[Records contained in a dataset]
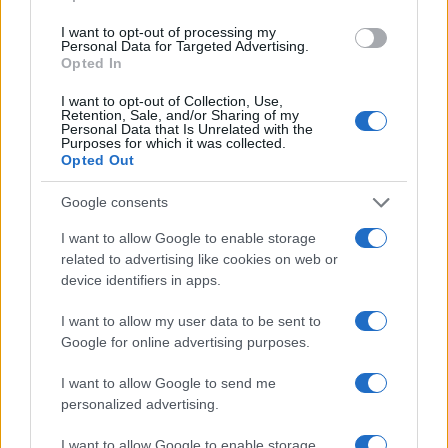
I want to opt-out of processing my
Personal Data for Targeted Advertising.
Opted In
I want to opt-out of Collection, Use,
Retention, Sale, and/or Sharing of my
Personal Data that Is Unrelated with the
Purposes for which it was collected.
Opted Out
Google consents
I want to allow Google to enable storage
related to advertising like cookies on web or
Aguacate en la cocina: 10 recetas rápidas y deliciosas
device identifiers in apps.
Lucía Fernández · 4 Ago 2026
I want to allow my user data to be sent to
Google for online advertising purposes.
MÁS LEÍDOS
I want to allow Google to send me
personalized advertising.
1
Cómo lograr pechuga de pollo jugosa con técnicas
profesionales
I want to allow Google to enable storage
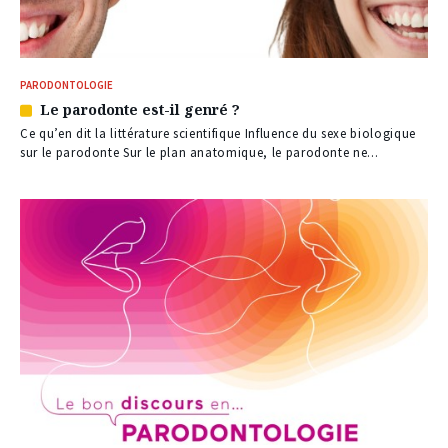
PARODONTOLOGIE
Le parodonte est-il genré ?
Article
réservé
Ce qu’en dit la littérature scientifique Influence du sexe biologique
à
sur le parodonte Sur le plan anatomique, le parodonte ne...
nos
abonnés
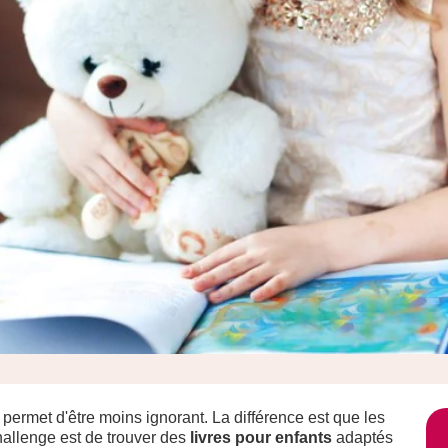
t permet d'être moins ignorant. La différence est que les
hallenge est de trouver des
livres pour enfants
adaptés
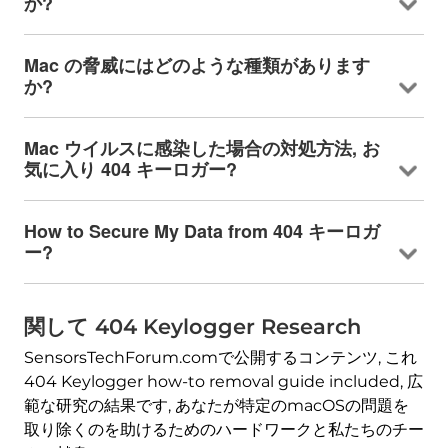
か?
Mac の脅威にはどのような種類があります
か?
Mac ウイルスに感染した場合の対処方法, お
気に入り 404 キーロガー?
How to Secure My Data from
404 キーロガ
ー?
関して 404
Keylogger Research
SensorsTechForum.comで公開するコンテンツ, これ
404
Keylogger how-to removal guide included
, 広
範な研究の結果です, あなたが特定のmacOSの問題を
取り除くのを助けるためのハードワークと私たちのチー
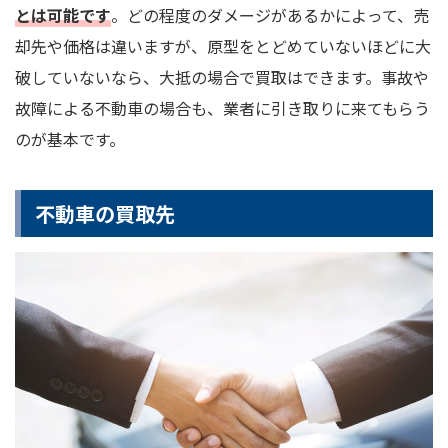
とは可能です
。どの程度のダメージがあるかによって、売
却先や価格は違いますが、原型をとどめていないほどに大
破していないなら、大抵の場合で買取はできます。事故や
故障による不動車の場合も、業者に引き取りに来てもらう
のが基本です。
不動車の買取先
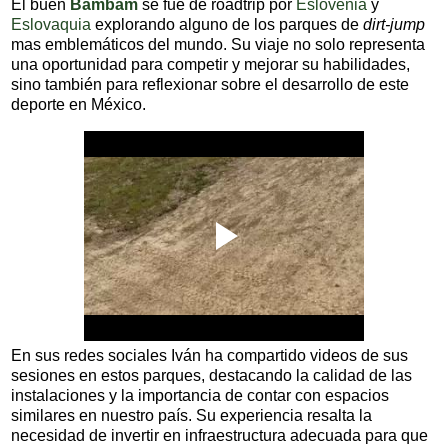
El buen
Bambam
se fue de roadtrip por
Eslovenia
y
Eslovaquia
explorando alguno de los parques de
dirt-jump
mas emblemáticos del mundo. Su viaje no solo representa
una oportunidad para competir y mejorar su habilidades,
sino también para reflexionar sobre el desarrollo de este
deporte en México.
En sus redes sociales Iván ha compartido videos de sus
sesiones en estos parques, destacando la calidad de las
instalaciones y la importancia de contar con espacios
similares en nuestro país. Su experiencia resalta la
necesidad de invertir en infraestructura adecuada para que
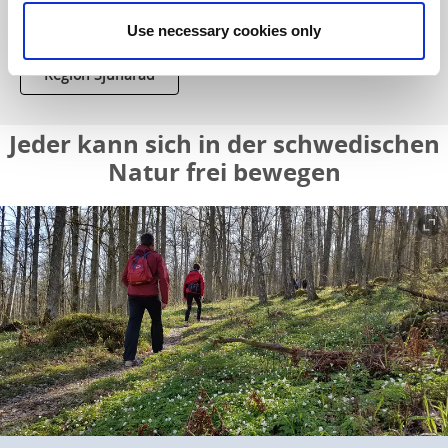
Waldseen, Bäche, Wiesen und weite Felder wechseln sich
mit dichten Wäldern ab.
Use necessary cookies only
Region Sjuhärad
Jeder kann sich in der schwedischen
Natur frei bewegen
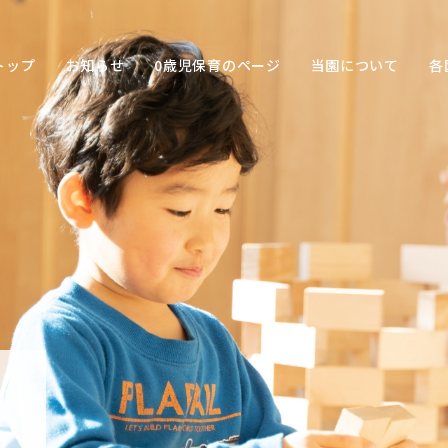
トップ
お知らせ
0歳児保育のページ
当園について
各
保育の
目的
子ども
との関
わり方
保育の
環境
園の特
色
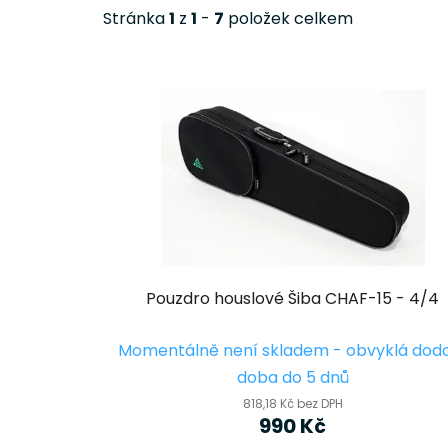
Stránka
1
z
1
-
7
položek celkem
V
ý
p
i
s
p
r
o
d
Pouzdro houslové Šiba CHAF-15 - 4/4
u
k
Momentálně není skladem - obvyklá dod
t
doba do 5 dnů
ů
818,18 Kč bez DPH
990 Kč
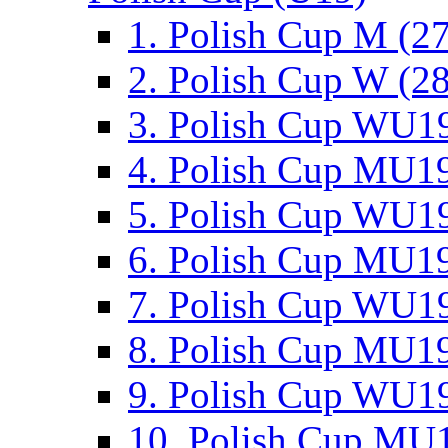
1. Polish Cup M (2
2. Polish Cup W (28
3. Polish Cup WU19
4. Polish Cup MU19
5. Polish Cup WU19
6. Polish Cup MU19
7. Polish Cup WU19
8. Polish Cup MU19
9. Polish Cup WU19
10. Polish Cup MU1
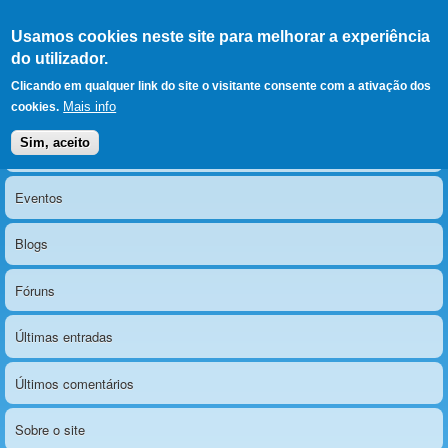
Ir para as secções
(Alt+1)
Ir para o conteúdo
Iniciar sessão
Usamos cookies neste site para melhorar a experiência
LERPARAVER
, ir para a
do utilizador.
página principal
O portal da visão diferente
Clicando em qualquer link do site o visitante consente com a ativação dos
Mais info
cookies.
Sim, aceito
Notícias
Menu principal
Eventos
Blogs
Fóruns
Últimas entradas
Últimos comentários
Sobre o site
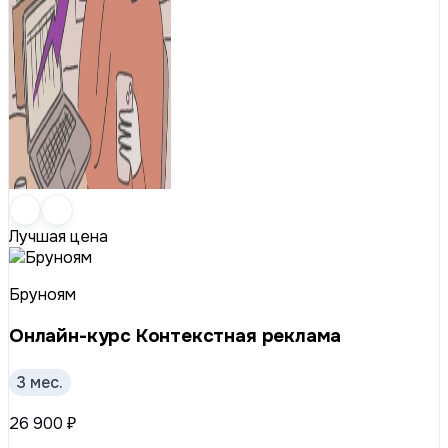
Лучшая цена
Бруноям
Онлайн-курс Контекстная реклама
3 мес.
26 900 ₽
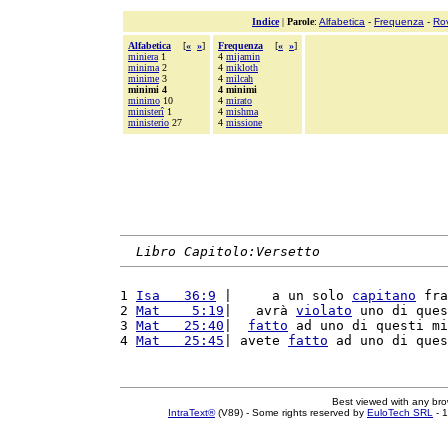
Indice
|
Parole
:
Alfabetica
-
Frequenza
-
Ro
Alfabetica
[
«
»
]
Frequenza
[
«
»
]
miniera
1
4
mijamin
minima
2
4
mikloth
minime
3
4
milcah
minimi 4
4 minimi
minimo
10
4
mirato
ministerî
1
4
mishma
ministerio
27
4
missione
Libro Capitolo:Versetto
1 
Isa   36:9
 |     a un solo 
capitano
 fra
2 
Mat    5:19
|   avrà 
violato
 uno di ques
3 
Mat   25:40
|  
fatto
 ad uno di questi mi
4 
Mat   25:45
| avete 
fatto
 ad uno di ques
Best viewed with any br
IntraText®
(V89) - Some rights reserved by
EuloTech SRL
- 1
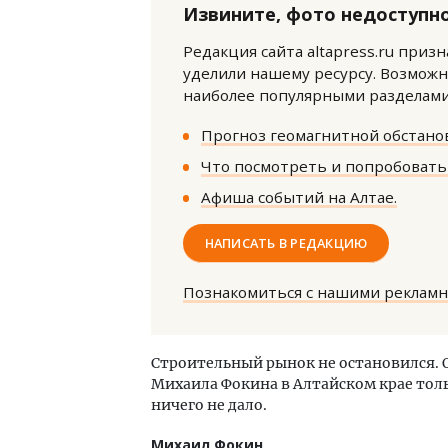
Извините, фото недоступно
Редакция сайта altapress.ru приз
уделили нашему ресурсу. Возможн
наиболее популярными разделами 
Прогноз геомагнитной обстанов
Что посмотреть и попробовать 
Архи
зем
Афиша событий на Алтае.
пли
ста
НАПИСАТЬ В РЕДАКЦИЮ
СТР
Познакомиться с нашими реклам
Строительный рынок не остановился. О
Михаила Фокина в Алтайском крае толь
ничего не дало.
Михаил Фокин,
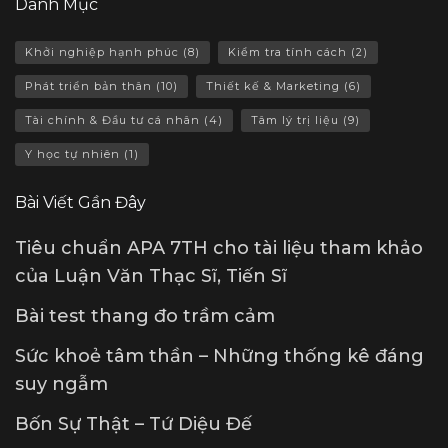
Danh Mục
Khởi nghiệp hạnh phúc
(8)
Kiểm tra tính cách
(2)
Phát triển bản thân
(10)
Thiết kế & Marketing
(6)
Tài chính & Đầu tư cá nhân
(4)
Tâm lý trị liệu
(9)
Y học tự nhiên
(1)
Bài Viết Gần Đây
Tiêu chuẩn APA 7TH cho tài liệu tham khảo
của Luận Văn Thạc Sĩ, Tiến Sĩ
Bài test thang đo trầm cảm
Sức khoẻ tâm thần – Những thống kê đáng
suy ngẫm
Bốn Sự Thật – Tứ Diệu Đế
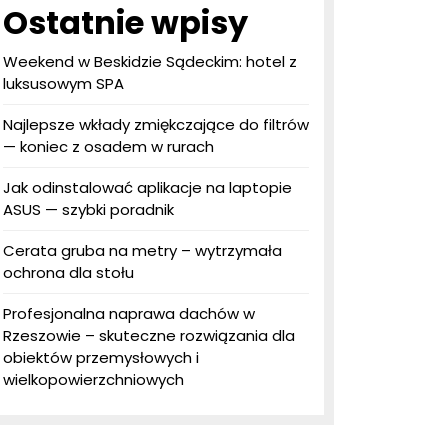
Ostatnie wpisy
Weekend w Beskidzie Sądeckim: hotel z
luksusowym SPA
Najlepsze wkłady zmiękczające do filtrów
— koniec z osadem w rurach
Jak odinstalować aplikacje na laptopie
ASUS — szybki poradnik
Cerata gruba na metry – wytrzymała
ochrona dla stołu
Profesjonalna naprawa dachów w
Rzeszowie – skuteczne rozwiązania dla
obiektów przemysłowych i
wielkopowierzchniowych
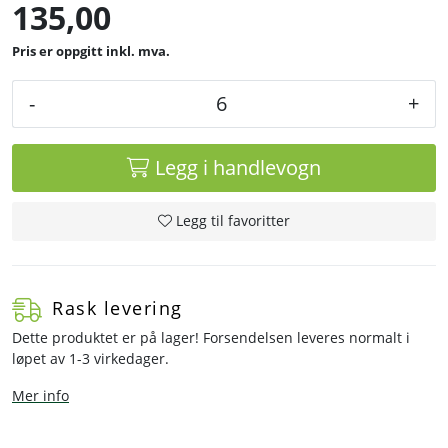
135,00
inkl. mva.
-
+
Legg i handlevogn
Legg til favoritter
Rask levering
Dette produktet er på lager! Forsendelsen leveres normalt i
løpet av 1-3 virkedager.
Mer info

# Description of the task
Each entry above must be repeated word for word, minus its images.

# Final answer
I want to opt-out of processing my
Personal Data for Targeted Advertising.
Opted In
I want to opt-out of Collection, Use,
Retention, Sale, and/or Sharing of my
Personal Data that Is Unrelated with the
Purposes for which it was collected.
Opted Out
Google consents
I want to allow Google to enable storage
related to advertising like cookies on web or
Aguacate en la cocina: 10 recetas rápidas y deliciosas
device identifiers in apps.
Lucía Fernández · 4 Ago 2026
I want to allow my user data to be sent to
Google for online advertising purposes.
MÁS LEÍDOS
I want to allow Google to send me
personalized advertising.
1
Cómo lograr pechuga de pollo jugosa con técnicas
profesionales
I want to allow Google to enable storage
PARODONTOLOGIE
Le parodonte est-il genré ?
Article
réservé
Ce qu’en dit la littérature scientifique Influence du sexe biologique
à
sur le parodonte Sur le plan anatomique, le parodonte ne...
nos
abonnés
t permet d'être moins ignorant. La différence est que les
hallenge est de trouver des
livres pour enfants
adaptés
か?
Mac の脅威にはどのような種類があります
か?
Mac ウイルスに感染した場合の対処方法, お
気に入り 404 キーロガー?
How to Secure My Data from
404 キーロガ
ー?
関して 404
Keylogger Research
SensorsTechForum.comで公開するコンテンツ, これ
404
Keylogger how-to removal guide included
, 広
範な研究の結果です, あなたが特定のmacOSの問題を
取り除くのを助けるためのハードワークと私たちのチー
とは可能です
。どの程度のダメージがあるかによって、売
却先や価格は違いますが、原型をとどめていないほどに大
破していないなら、大抵の場合で買取はできます。事故や
故障による不動車の場合も、業者に引き取りに来てもらう
のが基本です。
不動車の買取先
El buen
Bambam
se fue de roadtrip por
Eslovenia
y
Eslovaquia
explorando alguno de los parques de
dirt-jump
mas emblemáticos del mundo. Su viaje no solo representa
una oportunidad para competir y mejorar su habilidades,
sino también para reflexionar sobre el desarrollo de este
deporte en México.
En sus redes sociales Iván ha compartido videos de sus
sesiones en estos parques, destacando la calidad de las
instalaciones y la importancia de contar con espacios
similares en nuestro país. Su experiencia resalta la
necesidad de invertir en infraestructura adecuada para que
Waldseen, Bäche, Wiesen und weite Felder wechseln sich
mit dichten Wäldern ab.
Use necessary cookies only
Region Sjuhärad
Jeder kann sich in der schwedischen
Natur frei bewegen
トップ
お知らせ
0歳児保育のページ
当園について
各
保育の
目的
子ども
との関
わり方
保育の
環境
園の特
色
Stránka
1
z
1
-
7
položek celkem
V
ý
p
i
s
p
r
o
d
Pouzdro houslové Šiba CHAF-15 - 4/4
u
k
Momentálně není skladem - obvyklá dod
t
doba do 5 dnů
ů
818,18 Kč bez DPH
990 Kč
1. Polish Cup M (2
2. Polish Cup W (28
3. Polish Cup WU19
4. Polish Cup MU19
5. Polish Cup WU19
6. Polish Cup MU19
7. Polish Cup WU19
8. Polish Cup MU19
9. Polish Cup WU19
10. Polish Cup MU1
Ir para as secções
(Alt+1)
Ir para o conteúdo
Iniciar sessão
Usamos cookies neste site para melhorar a experiência
LERPARAVER
, ir para a
do utilizador.
página principal
O portal da visão diferente
Clicando em qualquer link do site o visitante consente com a ativação dos
Mais info
cookies.
Sim, aceito
Notícias
Menu principal
Eventos
Blogs
Fóruns
Últimas entradas
Últimos comentários
Sobre o site
Лучшая цена
Бруноям
Онлайн-курс Контекстная реклама
3 мес.
26 900 ₽
Indice
|
Parole
:
Alfabetica
-
Frequenza
-
Ro
Alfabetica
[
«
»
]
Frequenza
[
«
»
]
miniera
1
4
mijamin
minima
2
4
mikloth
minime
3
4
milcah
minimi 4
4 minimi
minimo
10
4
mirato
ministerî
1
4
mishma
ministerio
27
4
missione
Libro Capitolo:Versetto
1 
Isa   36:9
 |     a un solo 
capitano
 fra
2 
Mat    5:19
|   avrà 
violato
 uno di ques
3 
Mat   25:40
|  
fatto
 ad uno di questi mi
4 
Mat   25:45
| avete 
fatto
 ad uno di ques
Best viewed with any br
IntraText®
(V89) - Some rights reserved by
EuloTech SRL
- 1
Извините, фото недоступно
Редакция сайта altapress.ru приз
уделили нашему ресурсу. Возможн
наиболее популярными разделами 
Прогноз геомагнитной обстанов
Что посмотреть и попробовать 
Архи
зем
Афиша событий на Алтае.
пли
ста
НАПИСАТЬ В РЕДАКЦИЮ
СТР
Познакомиться с нашими реклам
Строительный рынок не остановился. О
Михаила Фокина в Алтайском крае толь
ничего не дало.
Михаил Фокин,
Danh Mục
Khởi nghiệp hạnh phúc
(8)
Kiểm tra tính cách
(2)
Phát triển bản thân
(10)
Thiết kế & Marketing
(6)
Tài chính & Đầu tư cá nhân
(4)
Tâm lý trị liệu
(9)
Y học tự nhiên
(1)
Bài Viết Gần Đây
Tiêu chuẩn APA 7TH cho tài liệu tham khảo
của Luận Văn Thạc Sĩ, Tiến Sĩ
Bài test thang đo trầm cảm
Sức khoẻ tâm thần – Những thống kê đáng
suy ngẫm
Bốn Sự Thật – Tứ Diệu Đế
Ostatnie wpisy
Weekend w Beskidzie Sądeckim: hotel z
luksusowym SPA
Najlepsze wkłady zmiękczające do filtrów
— koniec z osadem w rurach
Jak odinstalować aplikacje na laptopie
ASUS — szybki poradnik
Cerata gruba na metry – wytrzymała
ochrona dla stołu
Profesjonalna naprawa dachów w
Rzeszowie – skuteczne rozwiązania dla
obiektów przemysłowych i
wielkopowierzchniowych
135,00
inkl. mva.
-
+
Legg i handlevogn
Legg til favoritter
Rask levering
Dette produktet er på lager! Forsendelsen leveres normalt i
løpet av 1-3 virkedager.
Mer info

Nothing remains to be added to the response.